Saturday, October 22, 2016

The Human Centipede

This can't be real. I'm flabbergasted The Human Centipede (2010) is an actual movie. The idea is so thin, so juvenile, that I can't believe anyone thought they could turn it into a feature-length movie. And it got two sequels! It sounds like it should be the name of the fake movie in the background of an episode of The Simpsons or one of those random cutaways on Family Guy.

I heard this story once about Cannon Films, the studio that produced so many wonderfully trashy B-movies starring Chuck Norris and Charles Bronson. Back in the 80s, during their heyday, they acquired the rights to adapt Spider-Man to the big screen, but apparently they didn't grasp the concept of Spider-Man as a superhero. Apparently, they envisioned him more as an arachnid version of the Wolf-Man. Well, here's a movie Cannon would appreciate.

The Human Centipede combines tropes of Americans abroad with the mad scientist kidnapping people to experiment on them. In this case, the Americans are Lindsay (Ashley C. Williams) and Jenny (Ashlynn Yennie), who are taking a road trip across Germany, and the mad scientist is Dr.
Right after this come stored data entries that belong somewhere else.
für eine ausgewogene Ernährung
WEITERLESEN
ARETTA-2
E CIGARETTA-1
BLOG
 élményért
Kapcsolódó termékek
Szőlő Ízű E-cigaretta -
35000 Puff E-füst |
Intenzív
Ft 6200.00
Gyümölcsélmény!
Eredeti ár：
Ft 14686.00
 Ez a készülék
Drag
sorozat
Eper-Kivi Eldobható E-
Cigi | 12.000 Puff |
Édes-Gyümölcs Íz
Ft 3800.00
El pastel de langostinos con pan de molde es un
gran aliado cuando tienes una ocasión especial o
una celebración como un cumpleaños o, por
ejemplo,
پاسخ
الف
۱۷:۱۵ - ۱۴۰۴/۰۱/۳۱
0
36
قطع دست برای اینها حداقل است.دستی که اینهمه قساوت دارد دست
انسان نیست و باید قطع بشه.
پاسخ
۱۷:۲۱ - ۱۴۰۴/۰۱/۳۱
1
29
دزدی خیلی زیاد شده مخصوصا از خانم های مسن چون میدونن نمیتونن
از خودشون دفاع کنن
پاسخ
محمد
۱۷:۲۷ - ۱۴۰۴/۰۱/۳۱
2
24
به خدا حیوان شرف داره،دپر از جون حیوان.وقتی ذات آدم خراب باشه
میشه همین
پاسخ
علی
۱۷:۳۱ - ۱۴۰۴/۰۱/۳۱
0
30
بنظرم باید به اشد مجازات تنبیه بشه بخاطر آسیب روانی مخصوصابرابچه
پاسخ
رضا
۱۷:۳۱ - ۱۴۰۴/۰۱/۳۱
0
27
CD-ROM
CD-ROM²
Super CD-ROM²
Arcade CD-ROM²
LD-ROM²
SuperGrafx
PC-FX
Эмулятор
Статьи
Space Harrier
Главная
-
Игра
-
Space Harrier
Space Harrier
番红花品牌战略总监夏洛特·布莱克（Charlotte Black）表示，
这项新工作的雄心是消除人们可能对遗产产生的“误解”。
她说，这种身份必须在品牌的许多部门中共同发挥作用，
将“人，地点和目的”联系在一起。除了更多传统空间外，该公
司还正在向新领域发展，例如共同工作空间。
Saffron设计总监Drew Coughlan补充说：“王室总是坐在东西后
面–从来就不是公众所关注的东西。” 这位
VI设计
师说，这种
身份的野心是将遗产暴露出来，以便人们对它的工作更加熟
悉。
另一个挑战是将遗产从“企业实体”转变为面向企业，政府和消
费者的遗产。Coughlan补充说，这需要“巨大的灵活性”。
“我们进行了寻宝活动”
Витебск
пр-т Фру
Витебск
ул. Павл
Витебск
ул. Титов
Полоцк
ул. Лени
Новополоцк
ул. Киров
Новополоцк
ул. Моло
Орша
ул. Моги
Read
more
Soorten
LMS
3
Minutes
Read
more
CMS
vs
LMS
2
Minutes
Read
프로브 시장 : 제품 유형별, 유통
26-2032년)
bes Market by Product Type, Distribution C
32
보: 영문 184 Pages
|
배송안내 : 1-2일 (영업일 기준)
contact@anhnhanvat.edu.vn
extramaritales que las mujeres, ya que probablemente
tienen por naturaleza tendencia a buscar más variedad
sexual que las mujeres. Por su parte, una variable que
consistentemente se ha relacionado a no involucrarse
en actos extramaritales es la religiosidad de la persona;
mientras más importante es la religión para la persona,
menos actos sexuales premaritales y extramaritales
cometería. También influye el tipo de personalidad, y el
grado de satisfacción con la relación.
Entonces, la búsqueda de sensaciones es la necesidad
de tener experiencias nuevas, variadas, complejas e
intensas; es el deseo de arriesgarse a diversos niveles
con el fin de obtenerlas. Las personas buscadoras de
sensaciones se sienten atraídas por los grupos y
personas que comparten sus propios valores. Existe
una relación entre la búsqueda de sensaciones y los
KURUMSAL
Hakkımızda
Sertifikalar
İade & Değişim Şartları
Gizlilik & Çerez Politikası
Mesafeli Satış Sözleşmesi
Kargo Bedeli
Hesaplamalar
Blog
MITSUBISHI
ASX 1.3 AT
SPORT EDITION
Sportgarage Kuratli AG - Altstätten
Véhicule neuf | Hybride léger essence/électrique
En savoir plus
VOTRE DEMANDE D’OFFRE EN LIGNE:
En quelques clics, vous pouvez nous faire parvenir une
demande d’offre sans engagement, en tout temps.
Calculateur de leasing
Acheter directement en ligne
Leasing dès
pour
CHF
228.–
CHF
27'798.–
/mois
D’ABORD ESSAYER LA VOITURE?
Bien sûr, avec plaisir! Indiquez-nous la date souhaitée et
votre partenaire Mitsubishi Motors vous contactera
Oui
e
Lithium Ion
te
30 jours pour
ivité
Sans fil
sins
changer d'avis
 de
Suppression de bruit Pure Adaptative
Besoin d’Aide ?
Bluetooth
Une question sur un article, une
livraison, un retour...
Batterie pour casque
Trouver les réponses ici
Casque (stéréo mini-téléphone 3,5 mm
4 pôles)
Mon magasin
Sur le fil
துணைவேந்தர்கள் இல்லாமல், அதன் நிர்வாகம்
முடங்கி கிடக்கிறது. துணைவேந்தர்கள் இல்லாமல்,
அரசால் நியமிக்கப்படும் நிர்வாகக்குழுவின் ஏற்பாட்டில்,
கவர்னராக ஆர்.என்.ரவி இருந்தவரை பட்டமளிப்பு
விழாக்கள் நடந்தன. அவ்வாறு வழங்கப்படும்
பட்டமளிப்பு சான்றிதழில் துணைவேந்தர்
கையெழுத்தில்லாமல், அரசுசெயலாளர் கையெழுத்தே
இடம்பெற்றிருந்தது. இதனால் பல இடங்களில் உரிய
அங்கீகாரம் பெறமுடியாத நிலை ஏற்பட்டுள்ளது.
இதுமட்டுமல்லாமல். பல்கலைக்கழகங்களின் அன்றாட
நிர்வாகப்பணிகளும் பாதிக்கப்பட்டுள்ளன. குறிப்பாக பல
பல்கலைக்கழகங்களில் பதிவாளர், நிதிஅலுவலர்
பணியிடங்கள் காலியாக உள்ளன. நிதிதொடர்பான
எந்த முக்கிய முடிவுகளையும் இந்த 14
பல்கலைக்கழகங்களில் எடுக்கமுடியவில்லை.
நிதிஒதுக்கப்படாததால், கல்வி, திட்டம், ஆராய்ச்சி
Heiter (Dieter Laser), a surgeon who specialized in separating Siamese twins. When the girls' car breaks down in the woods, they find themselves at Dr. Heiter's isolated estate, and before long, he has drugged and tied them down, and then he reveals his twisted scheme.

That scheme is to surgically connect the girls, along with a Japanese man (Akihiro Kitamura). With key ligaments from the knees removed, they'll be forced to move around on all fours, and their digestive tracts will become one. They will be a human centipede.

Do you see what I mean when I say I can envision Peter Griffin going, "This is like that time I made a horror movie called the Human Centipede," and then cutting to an image of several people stitched together ass-to-mouth?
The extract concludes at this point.